TASK TO CARRY OUT: Which lines of the entries hold the string "بالمغرب"? Copy each one.
[[ WORKING DATA open ]]
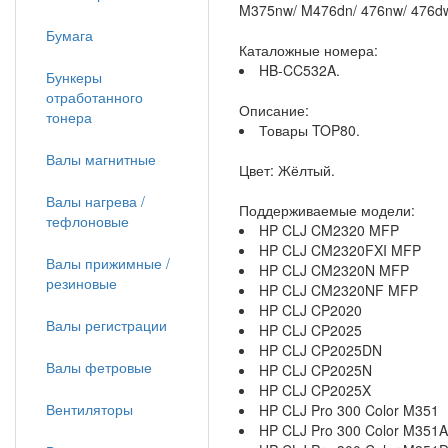
M375nw/ M476dn/ 476nw/ 476d
Бумага
Каталожные номера:
HB-CC532A.
Бункеры
отработанного
Описание:
тонера
Товары TOP80.
Валы магнитные
Цвет: Жёлтый.
Валы нагрева /
Поддерживаемые модели:
тефлоновые
HP CLJ CM2320 MFP
HP CLJ CM2320FXI MFP
Валы прижимные /
HP CLJ CM2320N MFP
резиновые
HP CLJ CM2320NF MFP
HP CLJ CP2020
Валы регистрации
HP CLJ CP2025
HP CLJ CP2025DN
Валы фетровые
HP CLJ CP2025N
HP CLJ CP2025X
Вентиляторы
HP CLJ Pro 300 Color M351
HP CLJ Pro 300 Color M351A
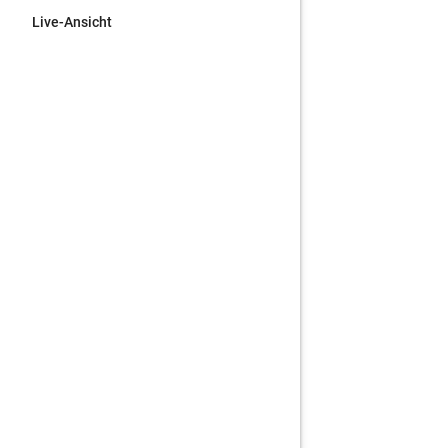
Live-Ansicht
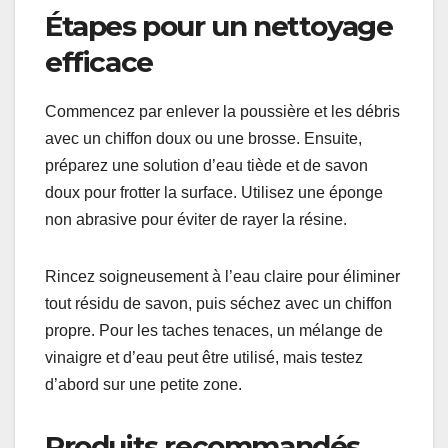
Étapes pour un nettoyage
efficace
Commencez par enlever la poussière et les débris
avec un chiffon doux ou une brosse. Ensuite,
préparez une solution d’eau tiède et de savon
doux pour frotter la surface. Utilisez une éponge
non abrasive pour éviter de rayer la résine.
Rincez soigneusement à l’eau claire pour éliminer
tout résidu de savon, puis séchez avec un chiffon
propre. Pour les taches tenaces, un mélange de
vinaigre et d’eau peut être utilisé, mais testez
d’abord sur une petite zone.
Produits recommandés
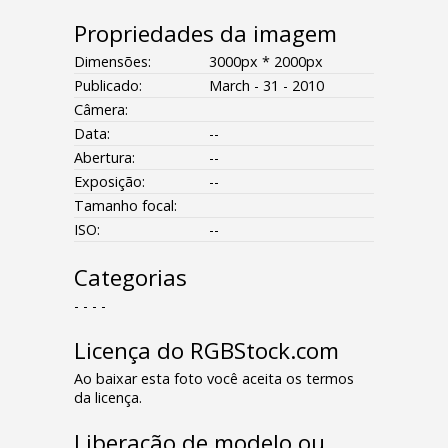
Propriedades da imagem
Dimensões:
3000px * 2000px
Publicado:
March - 31 - 2010
Câmera:
Data:
--
Abertura:
--
Exposição:
--
Tamanho focal:
ISO:
--
Categorias
- - - -
Licença do RGBStock.com
Ao baixar esta foto você aceita os termos
da licença.
Liberação de modelo ou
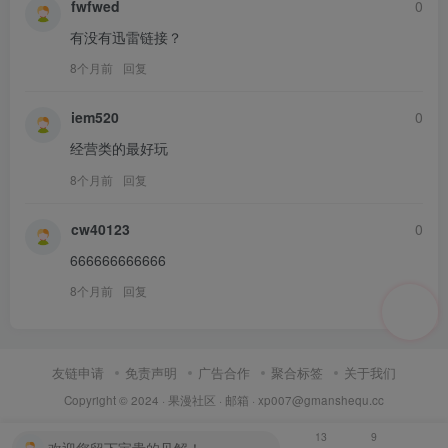
fwfwed
0
有没有迅雷链接？
8个月前
回复
iem520
0
经营类的最好玩
8个月前
回复
cw40123
0
666666666666
8个月前
回复
友链申请
免责声明
广告合作
聚合标签
关于我们
Copyright © 2024 ·
果漫社区
· 邮箱 ·
xp007@gmanshequ.cc
13
9
欢迎您留下宝贵的见解！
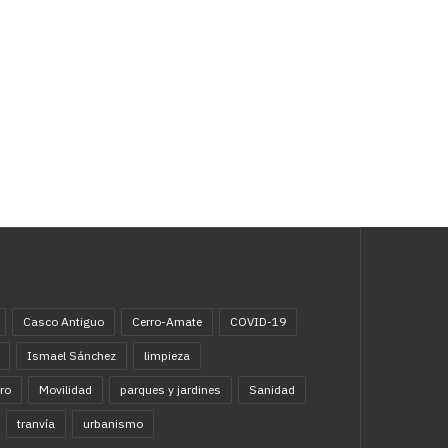
Casco Antiguo
Cerro-Amate
COVID-19
Ismael Sánchez
limpieza
ro
Movilidad
parques y jardines
Sanidad
tranvía
urbanismo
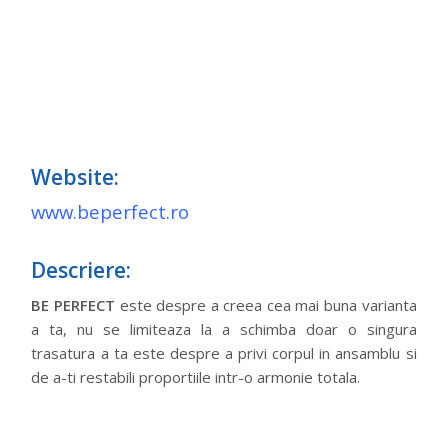
Website:
www.beperfect.ro
Descriere:
BE PERFECT
este despre a creea cea mai buna varianta
a ta, nu se limiteaza la a schimba doar o singura
trasatura a ta este despre a privi corpul in ansamblu si
de a-ti restabili proportiile intr-o armonie totala.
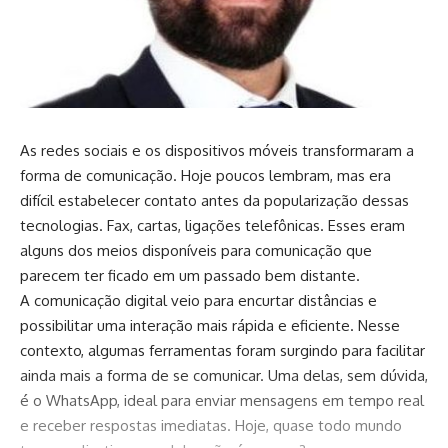
As redes sociais e os dispositivos móveis transformaram a
forma de comunicação. Hoje poucos lembram, mas era
difícil estabelecer contato antes da popularização dessas
tecnologias. Fax, cartas, ligações telefônicas. Esses eram
alguns dos meios disponíveis para comunicação que
parecem ter ficado em um passado bem distante.
A comunicação digital veio para encurtar distâncias e
possibilitar uma interação mais rápida e eficiente. Nesse
contexto, algumas ferramentas foram surgindo para facilitar
ainda mais a forma de se comunicar. Uma delas, sem dúvida,
é o WhatsApp, ideal para enviar mensagens em tempo real
e receber respostas imediatas. Hoje, quase todo mundo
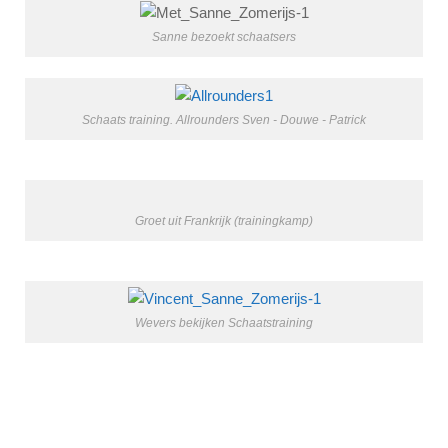
Sanne bezoekt schaatsers
Schaats training. Allrounders Sven - Douwe - Patrick
Groet uit Frankrijk (trainingkamp)
Wevers bekijken Schaatstraining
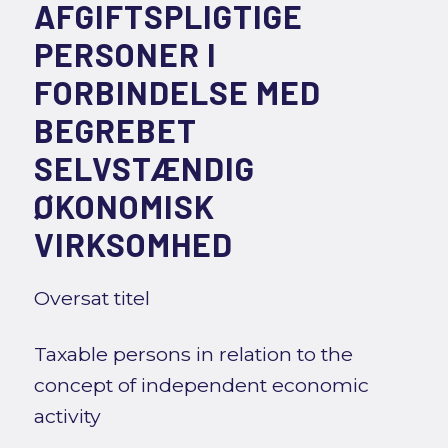
AFGIFTSPLIGTIGE
PERSONER I
FORBINDELSE MED
BEGREBET
SELVSTÆNDIG
ØKONOMISK
VIRKSOMHED
Oversat titel
Taxable persons in relation to the
concept of independent economic
activity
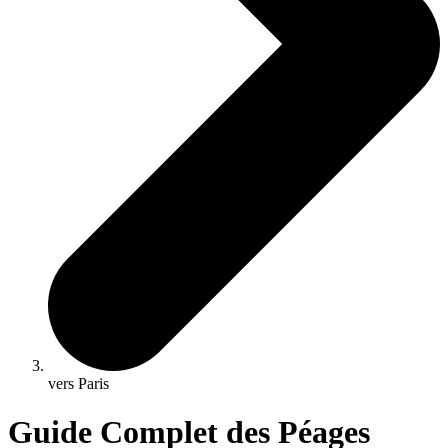
vers Paris
Guide Complet des Péages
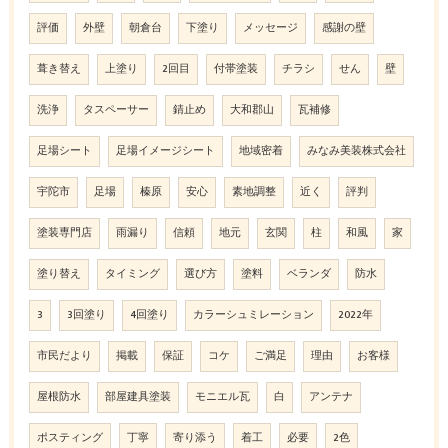
評価
外壁
朝倉台
下塗り
メッセージ
感謝の壁
葺き替え
上塗り
2回目
付帯塗装
チラシ
せん
壁
洗浄
タスペーサー
錆止め
大和郡山
瓦補修
足場シート
足場イメージシート
地域密着
みなみ美装株式会社
宇陀市
足場
榛原
安心
素地調整
近く
評判
塗装専門店
雨漏り
信頼
地元
玄関
柱
和風
家
塗り替え
タイミング
選び方
塗料
ベランダ
防水
3
3回塗り
4回塗り
カラーシュミレーション
2022年
市民だより
掲載
保証
コケ
ご満足
理由
お客様
屋根防水
部屋建具塗装
モニエル瓦
白
アンテナ
ポスティング
丁寧
寄り添う
着工
必要
2色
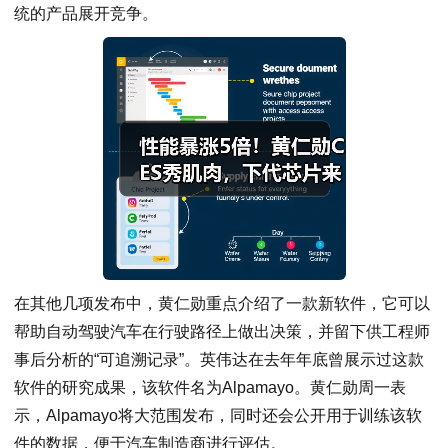
统的产品展开竞争。
在其他几项发布中，黄仁勋重点介绍了一款新软件，它可以
帮助自动驾驶汽车在行驶路径上做出决策，并留下供工程师
事后分析的“可追溯记录”。英伟达在去年年底曾展示过这款
软件的研究成果，该软件名为Alpamayo。黄仁勋周一表
示，Alpamayo将大范围发布，同时还会公开用于训练该软
件的数据，便于汽车制造商进行评估。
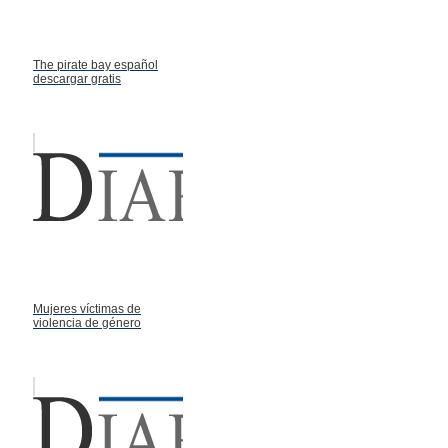
The pirate bay español
descargar gratis
Mujeres víctimas de
violencia de género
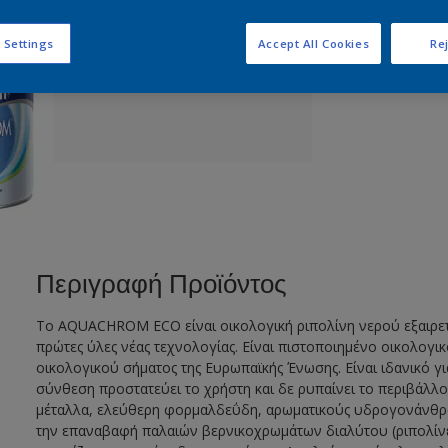
Π
 Settings
Accept All Cookies
Rej
Περιγραφή Προϊόντος
Το AQUACHROM ECO είναι οικολογική ριπολίνη νερού εξαιρετική
πρώτες ύλες νέας τεχνολογίας. Είναι πιστοποιημένο οικολογικ
οικολογικού σήματος της Ευρωπαϊκής Ένωσης. Είναι ιδανικό γι
σύνθεση προστατεύει το χρήστη και δε ρυπαίνει το περιβάλλο
μέταλλα, ελεύθερη φορμαλδεΰδη, αρωματικούς υδρογονάνθρακε
την επαναβαφή παλαιών βερνικοχρωμάτων διαλύτου (ριπολίνες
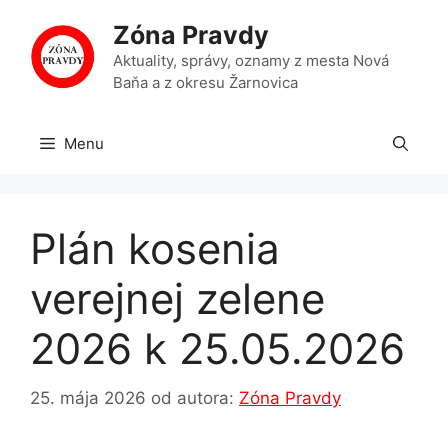
Preskočiť
Zóna Pravdy
na
obsah
Aktuality, správy, oznamy z mesta Nová
Baňa a z okresu Žarnovica
Menu
Plán kosenia
verejnej zelene
2026 k 25.05.2026
25. mája 2026
od autora:
Zóna Pravdy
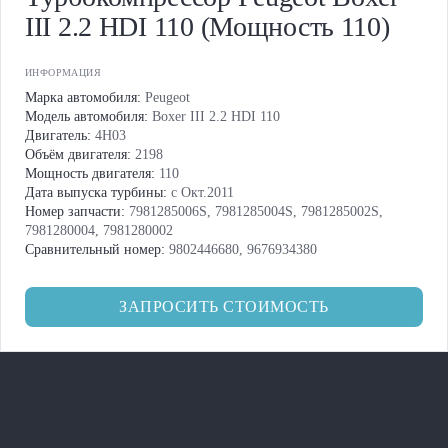
III 2.2 HDI 110 (Мощность 110)
ИНФОРМАЦИЯ
Марка автомобиля:
Peugeot
Модель автомобиля:
Boxer III 2.2 HDI 110
Двигатель:
4H03
Объём двигателя:
2198
Мощность двигателя:
110
Дата выпуска турбины:
с Окт.2011
Номер запчасти:
7981285006S, 7981285004S, 7981285002S,
7981280004, 7981280002
Сравнительный номер:
9802446680, 9676934380
ЗАПРОСИТЬ СТОИМОСТЬ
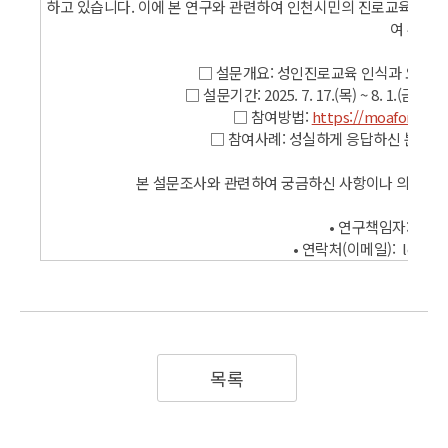
하고 있습니다. 이에 본 연구와 관련하여 인천시민의 진로교육 인식
여 부탁드
□ 설문개요: 성인진로교육 인식과 요구,
□ 설문기간: 2025. 7. 17.(목) ~ 8. 1.
□ 참여방법:
https://moaform.c
□ 참여사례: 성실하게 응답하신 분 중
본 설문조사와 관련하여 궁금하신 사항이나 의문이 
• 연구책임자: 러
• 연락처(이메일): learni
목록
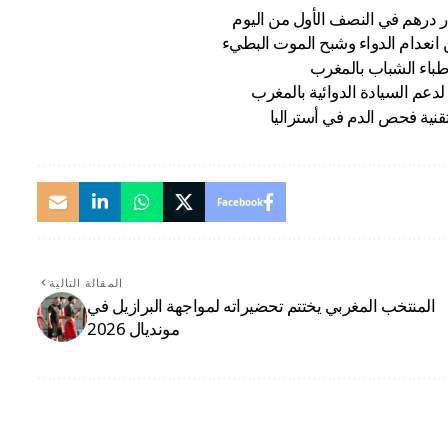
نعدام الدواء وشبح الموت البطيء
طباء الشباب بالمغرب
دعم السيادة الدوائية بالمغرب
نية فحص الدم في أستراليا
Facebook
المقالة التالية
المنتخب المغربي يختتم تحضيراته لمواجهة البرازيل في
مونديال 2026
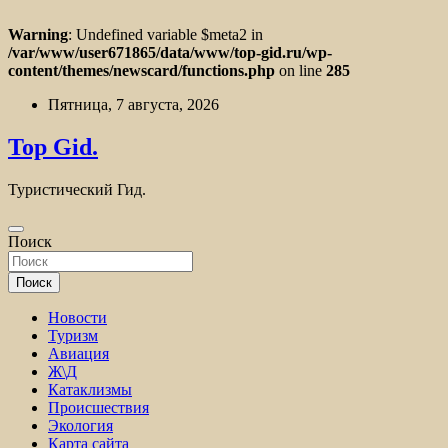
Warning
: Undefined variable $meta2 in
/var/www/user671865/data/www/top-gid.ru/wp-
content/themes/newscard/functions.php
on line
285
Перейти
Пятница, 7 августа, 2026
к
содержимому
Top Gid.
Туристический Гид.
Поиск
Поиск
Новости
Туризм
Авиация
Ж\Д
Катаклизмы
Происшествия
Экология
Карта сайта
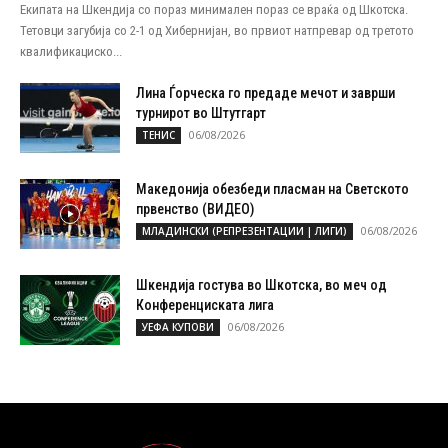
Екипата на Шкендија со пораз минимален пораз се враќа од Шкотска.
Тетовци загубија со 2-1 од Хибернијан, во првиот натпревар од третото
квалификациско...
Лина Ѓорческа го предаде мечот и заврши
турнирот во Штутгарт
06/08/2026
ТЕНИС
Македонија обезбеди пласман на Светското
првенство (ВИДЕО)
06/08/2026
МЛАДИНСКИ (РЕПРЕЗЕНТАЦИИ | ЛИГИ)
Шкендија гостува во Шкотска, во меч од
Конференциската лига
06/08/2026
УЕФА КУПОВИ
[[ WORKING DATA closed ]]
FINISHED EXERCISE:
طباء الشباب بالمغرب
دعم السيادة الدوائية بالمغرب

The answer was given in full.